The Church does not tolerate EXCESSIVE drinking anymore than it permits excess in any other thing. Human actions are divided into three categories -- good, bad, and indifferent. Indifferent actions are those which can become good or bad depending upon the use or abuse made of them. For instance, eating is an indifferent act. It becomes good when it is done for the purpose of maintaining health and strength. It becomes sinful, of gluttony, when it is done to excess. So to with gambling, smoking, dancing, and many other indifferent actions.
Drinking can he good if done for reasons of health or innocent recreation. Its abuse, or drunkenness, is always evil and sinful.
Scripture does not condemn drinking as such. In the Bible it has been calculated that there are 117 references to drinking as something good. We have an example of this in St. Paul who RECOMMENDED drinking. Writing to Timothy he says:
"Do not still drink water but use a little wine for thy stomach's sake, and for thy frequent infirmities." (1 Tim. 5:23).

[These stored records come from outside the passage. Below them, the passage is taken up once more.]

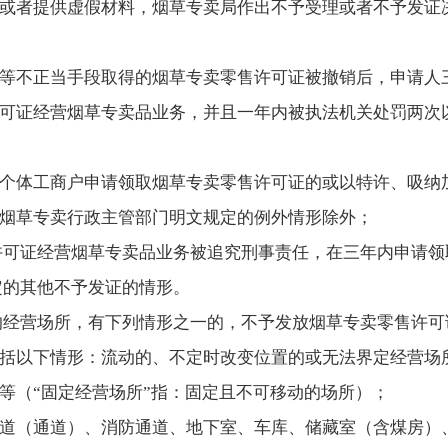
或者提供虚假材料，烟草专卖局作出不予受理或者不予发证
等不正当手段取得的烟草专卖零售许可证被撤销后，申请人
可证经营烟草专卖品业务，并且一年内被执法机关处罚两次
个体工商户申请领取烟草专卖零售许可证的或以特许、吸纳
烟草专卖行政主管部门明文规定的例外情形除外；
许可证经营烟草专卖品业务被追究刑事责任，在三年内申请领
定的其他不予发证的情形。
的经营场所，有下列情形之一的，不予发放烟草专卖零售许可
括以下情形：流动的、不定时改变位置的或无法界定经营场
等（“固定经营场所”指：固定且不可移动的场所）；
道（通道）、消防通道、地下室、车库、储藏室（含煤房）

Our Lord Himself was accused by the Pharisees of being a man who was "a glutton and a wine-drinker." (Matt. 11:19). Also our Lord Himself at the marriage feast of Cana changed water into wine. He performed a miracle in order that those there might drink wine. Certainly we cannot accuse our Lord of doing anything which would be sinful. Therefore the drinking of alcoholic beverages is an indifferent act; it becomes evil by abuse and by excess.